* ABOUT THIS EXERCISE *
Please copy every line of the records below that holds the word "Alpes".

* SOURCE MATERIAL *
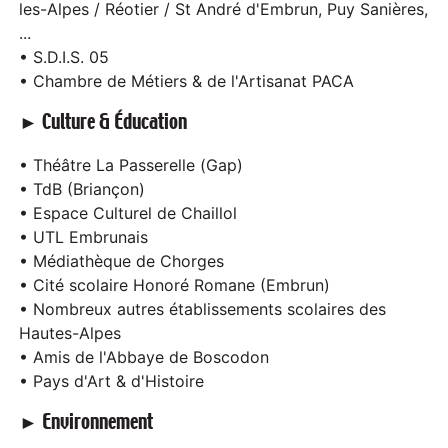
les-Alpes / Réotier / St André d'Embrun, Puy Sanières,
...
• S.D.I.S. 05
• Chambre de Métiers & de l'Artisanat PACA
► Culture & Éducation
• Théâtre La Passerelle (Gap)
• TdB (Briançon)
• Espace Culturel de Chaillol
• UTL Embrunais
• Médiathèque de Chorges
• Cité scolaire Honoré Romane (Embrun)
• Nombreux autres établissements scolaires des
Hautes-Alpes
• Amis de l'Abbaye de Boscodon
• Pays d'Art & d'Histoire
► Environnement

---

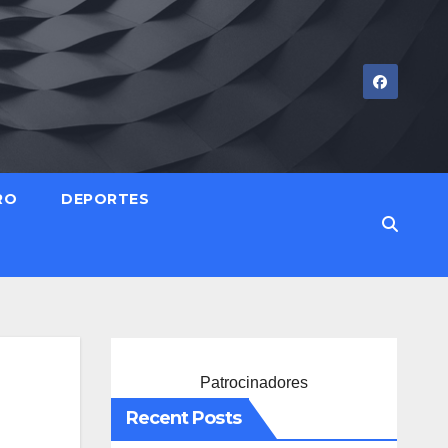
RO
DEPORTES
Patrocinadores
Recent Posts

* YOUR SOLUTION *
les-Alpes / Réotier / St André d'Embrun, Puy Sanières,
Hautes-Alpes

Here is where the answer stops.